Why does this code invoke the copy constructor?

Question

I'm a C++ noob so I can't figure out why the line in Logger.cpp invokes the copy constructor...

Logger.h:

class Logger {
    public:
    Logger();
    ~Logger();
};

Logger LOGGER;

Logger.cpp:

Logger LOGGER = Logger(); // Copy constructor here

Answer 1

There is no enough code that to make some conclusion. It is not clear whether LOGGER in the header and in the module are defined in the same declarative region or in different declarative regions. In any case either the compiler shall issue an error or these two definitions define different objects for example because they are in different declaration regions.

Answer 2

The statement Logger() creates an anonymous temporary object.

LOGGER = Logger() copies that anonymous temporary into the object LOGGER. The copy constructor avoids having to construct LOGGER as something other than a copy of that temporary.

The compiler is allowed to optimize away this copy, but it's not required to. More here.

If you want to construct the object directly, just say Logger LOGGER;.

Answer 3

"Logger();" is returning an object, then the assignment operator is called, which is calling the copy constructor.

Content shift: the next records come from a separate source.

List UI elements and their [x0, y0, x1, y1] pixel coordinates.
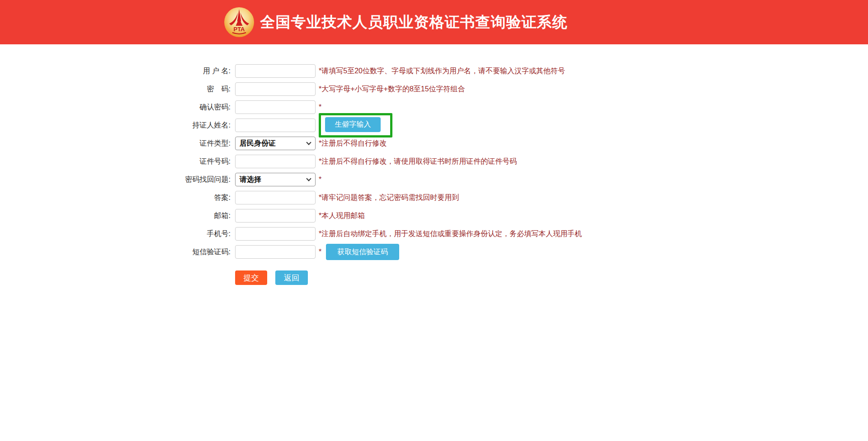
- back-button[interactable]: 返回: [275, 270, 308, 285]
- security-question-label: 密码找回问题:: [181, 175, 231, 185]
- form-row-answer: 答案: *请牢记问题答案，忘记密码需找回时要用到: [181, 191, 868, 204]
- answer-input[interactable]: [235, 191, 316, 204]
- form-row-email: 邮箱: *本人现用邮箱: [181, 209, 868, 223]
- form-actions: 提交 返回: [235, 270, 868, 285]
- confirm-password-label: 确认密码:: [181, 103, 231, 112]
- pta-logo-icon: PTA: [224, 7, 255, 38]
- chevron-down-icon: [306, 176, 311, 181]
- holder-name-label: 持证人姓名:: [181, 121, 231, 130]
- mobile-input[interactable]: [235, 227, 316, 241]
- header-brand: PTA 全国专业技术人员职业资格证书查询验证系统: [224, 7, 568, 38]
- form-row-confirm-password: 确认密码: *: [181, 100, 868, 114]
- sms-code-label: 短信验证码:: [181, 247, 231, 257]
- answer-hint: *请牢记问题答案，忘记密码需找回时要用到: [319, 193, 459, 203]
- chevron-down-icon: [306, 140, 311, 145]
- id-type-label: 证件类型:: [181, 139, 231, 148]
- id-type-select[interactable]: 居民身份证: [235, 137, 316, 150]
- sms-code-hint: *: [319, 248, 321, 256]
- answer-label: 答案:: [181, 193, 231, 203]
- form-row-password: 密 码: *大写字母+小写字母+数字的8至15位字符组合: [181, 82, 868, 96]
- mobile-hint: *注册后自动绑定手机，用于发送短信或重要操作身份认定，务必填写本人现用手机: [319, 229, 582, 239]
- registration-form: 用 户 名: *请填写5至20位数字、字母或下划线作为用户名，请不要输入汉字或其…: [181, 64, 868, 285]
- app-header: PTA 全国专业技术人员职业资格证书查询验证系统: [0, 0, 868, 44]
- id-type-selected-value: 居民身份证: [240, 139, 276, 148]
- submit-button[interactable]: 提交: [235, 270, 267, 285]
- email-input[interactable]: [235, 209, 316, 223]
- username-label: 用 户 名:: [181, 66, 231, 76]
- form-row-security-question: 密码找回问题: 请选择 *: [181, 173, 868, 186]
- logo-text: PTA: [233, 26, 245, 33]
- form-row-username: 用 户 名: *请填写5至20位数字、字母或下划线作为用户名，请不要输入汉字或其…: [181, 64, 868, 78]
- get-sms-code-button[interactable]: 获取短信验证码: [326, 244, 399, 260]
- password-hint: *大写字母+小写字母+数字的8至15位字符组合: [319, 85, 465, 94]
- id-number-input[interactable]: [235, 155, 316, 168]
- form-row-holder-name: 持证人姓名: 生僻字输入: [181, 119, 868, 132]
- form-row-sms-code: 短信验证码: * 获取短信验证码: [181, 245, 868, 259]
- form-row-id-number: 证件号码: *注册后不得自行修改，请使用取得证书时所用证件的证件号码: [181, 155, 868, 168]
- username-hint: *请填写5至20位数字、字母或下划线作为用户名，请不要输入汉字或其他符号: [319, 66, 565, 76]
- username-input[interactable]: [235, 64, 316, 78]
- security-question-hint: *: [319, 175, 321, 184]
- annotation-highlight-box: 生僻字输入: [319, 113, 392, 138]
- form-row-mobile: 手机号: *注册后自动绑定手机，用于发送短信或重要操作身份认定，务必填写本人现用…: [181, 227, 868, 241]
- form-row-id-type: 证件类型: 居民身份证 *注册后不得自行修改: [181, 137, 868, 150]
- password-input[interactable]: [235, 82, 316, 96]
- id-type-hint: *注册后不得自行修改: [319, 139, 387, 148]
- security-question-selected-value: 请选择: [240, 175, 261, 185]
- confirm-password-input[interactable]: [235, 100, 316, 114]
- page-title: 全国专业技术人员职业资格证书查询验证系统: [260, 12, 568, 33]
- password-label: 密 码:: [181, 85, 231, 94]
- holder-name-input[interactable]: [235, 119, 316, 132]
- confirm-password-hint: *: [319, 103, 321, 111]
- id-number-label: 证件号码:: [181, 157, 231, 166]
- id-number-hint: *注册后不得自行修改，请使用取得证书时所用证件的证件号码: [319, 157, 517, 166]
- email-hint: *本人现用邮箱: [319, 211, 365, 221]
- mobile-label: 手机号:: [181, 229, 231, 239]
- sms-code-input[interactable]: [235, 245, 316, 259]
- security-question-select[interactable]: 请选择: [235, 173, 316, 186]
- email-label: 邮箱:: [181, 211, 231, 221]
- rare-character-input-button[interactable]: 生僻字输入: [325, 117, 381, 132]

The previous LOGGER object is passed as a parameter.

Answer 4

In the statement Logger LOGGER = Logger(); the copy constructor is used.

Initially that seems surprising: you'd think that the assignment operator is used. But the language does not work that way. The reason is subtle: use of the assignment operator presupposes the existence of an object to which the assignment should be made. That would require default construction and that would be suboptimal.